Now she’s married to Ryan (Lowden), who seems like a nice guy… until he isn’t. She’s also staring down a scandal only days into her administration: She apparently had sex with her husband in the governor’s office, which violates some dusty, meaningless law that only exists so the plot can happen. Ryan then completely botches an attempt to kill the story and somehow makes it worse.

Meanwhile, Ella’s dad reenters the picture in an attempt to reconcile, she’s getting life advice from her aunt (Jamie Lee Curtis) who helped raise her, and her brother is a reclusive but wealthy mess whose presence in this movie makes zero sense — except that he enables Ayo Edebiri to pop in for one of the most genuinely nonsensical scenes I’ve ever seen in a studio film.

I don’t really know how else to describe it, except as a ’90s romcom with the energy of Jupiter Ascending. The character choices are completely irrational, the stakes are nonexistent, and it’s apparently meant to be an anti-romcom — except it doesn’t have the urgency or clarity of one. Instead, it has the vibe of a Disney Channel sitcom where the governor ends up with her driver, who is played delightfully by Kumail Nanjiani, but feels like he wandered onto this set from an entirely different movie.

It’s honestly a movie you almost have to see to understand just how bad it is. It’s erratic. It’s herky-jerky. It feels like a screenplay with several missing pages and half a dozen pages accidentally swapped in from an episode of The Simpsons. I don’t get it, and I don’t understand how anyone read this script and thought it was a good idea to sign on — except that they trusted James L. Brooks, and by the time they realized what a disaster it was, it was too late to back out.
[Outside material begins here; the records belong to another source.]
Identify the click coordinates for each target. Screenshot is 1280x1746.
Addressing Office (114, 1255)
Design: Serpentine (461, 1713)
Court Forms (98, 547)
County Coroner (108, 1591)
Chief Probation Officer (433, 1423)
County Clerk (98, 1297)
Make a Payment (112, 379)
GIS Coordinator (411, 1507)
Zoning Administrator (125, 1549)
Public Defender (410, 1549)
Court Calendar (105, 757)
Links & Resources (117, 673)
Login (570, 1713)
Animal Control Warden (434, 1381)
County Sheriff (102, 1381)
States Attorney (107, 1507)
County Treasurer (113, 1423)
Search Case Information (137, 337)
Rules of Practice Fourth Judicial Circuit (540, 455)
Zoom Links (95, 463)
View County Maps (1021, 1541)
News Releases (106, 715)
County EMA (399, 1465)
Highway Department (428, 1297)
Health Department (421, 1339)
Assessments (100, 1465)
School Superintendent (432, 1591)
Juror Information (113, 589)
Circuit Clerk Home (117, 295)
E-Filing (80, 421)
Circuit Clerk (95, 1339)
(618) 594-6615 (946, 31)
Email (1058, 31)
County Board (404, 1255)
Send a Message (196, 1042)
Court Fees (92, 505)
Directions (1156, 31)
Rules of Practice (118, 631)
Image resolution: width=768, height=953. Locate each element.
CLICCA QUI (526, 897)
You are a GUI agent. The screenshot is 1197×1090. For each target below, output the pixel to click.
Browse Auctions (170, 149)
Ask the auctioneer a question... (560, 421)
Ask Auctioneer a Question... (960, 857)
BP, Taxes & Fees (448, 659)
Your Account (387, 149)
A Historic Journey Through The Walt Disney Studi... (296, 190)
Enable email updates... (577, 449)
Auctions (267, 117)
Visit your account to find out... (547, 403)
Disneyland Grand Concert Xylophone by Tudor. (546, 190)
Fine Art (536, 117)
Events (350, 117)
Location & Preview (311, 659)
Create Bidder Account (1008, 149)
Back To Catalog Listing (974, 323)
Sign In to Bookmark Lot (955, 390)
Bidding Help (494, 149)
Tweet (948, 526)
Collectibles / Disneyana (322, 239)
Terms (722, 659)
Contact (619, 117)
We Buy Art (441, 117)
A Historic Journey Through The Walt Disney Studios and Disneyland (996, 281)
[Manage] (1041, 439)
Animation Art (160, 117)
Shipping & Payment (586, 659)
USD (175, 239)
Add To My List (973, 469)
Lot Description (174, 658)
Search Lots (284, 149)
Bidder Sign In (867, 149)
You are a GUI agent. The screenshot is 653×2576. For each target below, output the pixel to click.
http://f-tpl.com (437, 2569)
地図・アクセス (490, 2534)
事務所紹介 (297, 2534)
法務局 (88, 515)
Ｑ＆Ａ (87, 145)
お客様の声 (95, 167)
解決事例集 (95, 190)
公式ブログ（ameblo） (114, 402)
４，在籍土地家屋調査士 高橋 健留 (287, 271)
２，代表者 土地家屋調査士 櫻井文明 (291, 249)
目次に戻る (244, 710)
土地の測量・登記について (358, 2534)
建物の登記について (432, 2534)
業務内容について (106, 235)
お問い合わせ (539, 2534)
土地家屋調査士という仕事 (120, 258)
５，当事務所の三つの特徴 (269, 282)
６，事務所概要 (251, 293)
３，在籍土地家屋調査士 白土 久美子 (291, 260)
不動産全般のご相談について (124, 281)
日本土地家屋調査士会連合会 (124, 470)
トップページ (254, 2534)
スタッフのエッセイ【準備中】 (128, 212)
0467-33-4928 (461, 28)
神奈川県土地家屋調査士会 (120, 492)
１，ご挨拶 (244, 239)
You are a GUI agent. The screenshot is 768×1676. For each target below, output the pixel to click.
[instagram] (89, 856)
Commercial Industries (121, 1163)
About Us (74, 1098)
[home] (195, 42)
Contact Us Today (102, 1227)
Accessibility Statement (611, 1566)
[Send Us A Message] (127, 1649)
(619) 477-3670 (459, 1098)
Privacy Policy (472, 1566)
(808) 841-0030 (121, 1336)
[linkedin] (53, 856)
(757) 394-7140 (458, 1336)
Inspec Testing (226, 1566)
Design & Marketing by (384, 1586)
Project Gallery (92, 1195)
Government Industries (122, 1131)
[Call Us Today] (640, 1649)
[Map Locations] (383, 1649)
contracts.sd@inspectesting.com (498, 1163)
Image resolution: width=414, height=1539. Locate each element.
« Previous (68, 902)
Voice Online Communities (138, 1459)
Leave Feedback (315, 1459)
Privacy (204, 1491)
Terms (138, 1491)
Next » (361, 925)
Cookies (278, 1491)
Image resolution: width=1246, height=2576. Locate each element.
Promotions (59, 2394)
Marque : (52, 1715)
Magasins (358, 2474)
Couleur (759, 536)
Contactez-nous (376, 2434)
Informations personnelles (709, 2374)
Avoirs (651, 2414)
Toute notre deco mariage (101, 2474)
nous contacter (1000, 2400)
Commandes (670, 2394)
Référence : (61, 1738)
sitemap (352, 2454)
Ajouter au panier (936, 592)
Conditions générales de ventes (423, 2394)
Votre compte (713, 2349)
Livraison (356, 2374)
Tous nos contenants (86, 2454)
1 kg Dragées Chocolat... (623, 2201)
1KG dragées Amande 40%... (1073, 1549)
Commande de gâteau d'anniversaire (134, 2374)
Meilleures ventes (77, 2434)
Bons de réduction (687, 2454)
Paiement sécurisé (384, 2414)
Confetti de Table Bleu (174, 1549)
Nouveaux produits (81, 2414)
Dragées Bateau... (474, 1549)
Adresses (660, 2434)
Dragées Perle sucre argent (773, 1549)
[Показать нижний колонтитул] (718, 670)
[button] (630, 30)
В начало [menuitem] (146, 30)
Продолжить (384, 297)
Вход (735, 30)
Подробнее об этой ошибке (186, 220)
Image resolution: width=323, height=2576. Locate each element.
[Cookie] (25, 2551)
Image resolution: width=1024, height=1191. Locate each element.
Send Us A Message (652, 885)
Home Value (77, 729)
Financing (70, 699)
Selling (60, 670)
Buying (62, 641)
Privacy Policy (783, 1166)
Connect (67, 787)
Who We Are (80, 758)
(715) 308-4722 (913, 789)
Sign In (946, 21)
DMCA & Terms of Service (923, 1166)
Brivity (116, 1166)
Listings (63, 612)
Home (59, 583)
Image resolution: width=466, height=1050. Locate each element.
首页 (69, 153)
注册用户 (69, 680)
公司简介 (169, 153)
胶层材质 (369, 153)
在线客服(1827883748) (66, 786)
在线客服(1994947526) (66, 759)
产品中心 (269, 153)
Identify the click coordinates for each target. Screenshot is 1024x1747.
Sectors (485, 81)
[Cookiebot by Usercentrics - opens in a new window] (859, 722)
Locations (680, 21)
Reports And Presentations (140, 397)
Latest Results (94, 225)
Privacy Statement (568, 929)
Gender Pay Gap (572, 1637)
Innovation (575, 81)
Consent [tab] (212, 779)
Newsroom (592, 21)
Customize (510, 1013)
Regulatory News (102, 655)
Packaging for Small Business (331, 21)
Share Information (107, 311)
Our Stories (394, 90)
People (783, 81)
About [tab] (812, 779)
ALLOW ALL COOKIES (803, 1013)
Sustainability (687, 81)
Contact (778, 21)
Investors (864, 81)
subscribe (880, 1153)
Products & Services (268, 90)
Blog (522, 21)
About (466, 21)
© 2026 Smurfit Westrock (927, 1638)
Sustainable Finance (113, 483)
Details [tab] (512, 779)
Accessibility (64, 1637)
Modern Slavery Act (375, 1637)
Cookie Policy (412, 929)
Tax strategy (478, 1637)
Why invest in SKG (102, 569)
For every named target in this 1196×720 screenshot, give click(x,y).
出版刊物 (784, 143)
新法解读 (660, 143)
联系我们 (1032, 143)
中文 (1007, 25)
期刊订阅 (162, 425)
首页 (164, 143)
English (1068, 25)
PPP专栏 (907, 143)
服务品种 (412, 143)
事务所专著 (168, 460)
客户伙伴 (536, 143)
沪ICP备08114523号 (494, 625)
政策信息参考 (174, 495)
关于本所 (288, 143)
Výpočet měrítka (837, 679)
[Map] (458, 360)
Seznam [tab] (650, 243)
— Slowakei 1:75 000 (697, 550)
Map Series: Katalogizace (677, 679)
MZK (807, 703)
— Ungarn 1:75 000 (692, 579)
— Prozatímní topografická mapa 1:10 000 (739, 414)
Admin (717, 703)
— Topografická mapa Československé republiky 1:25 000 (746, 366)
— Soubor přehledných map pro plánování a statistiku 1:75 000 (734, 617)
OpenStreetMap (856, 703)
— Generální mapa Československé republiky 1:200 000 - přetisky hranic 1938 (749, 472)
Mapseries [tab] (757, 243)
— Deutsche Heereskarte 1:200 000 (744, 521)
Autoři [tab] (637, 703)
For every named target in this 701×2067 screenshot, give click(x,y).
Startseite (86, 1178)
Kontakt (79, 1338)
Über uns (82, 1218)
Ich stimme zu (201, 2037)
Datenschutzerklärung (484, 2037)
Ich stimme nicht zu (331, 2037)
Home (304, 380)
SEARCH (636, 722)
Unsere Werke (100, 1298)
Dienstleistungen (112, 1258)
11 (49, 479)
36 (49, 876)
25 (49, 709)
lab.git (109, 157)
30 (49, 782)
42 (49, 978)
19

But then again, I almost appreciate Ella McCay for just how spectacularly bad it is. An algorithm could never come up with something this incoherent. Nor could AI. It would probably crash ChatGPT. There’s so little rhyme or reason to any of it that a large language model would simply short-circuit.

And for that, at least, I suppose Ella McCay qualifies as a minor achievement.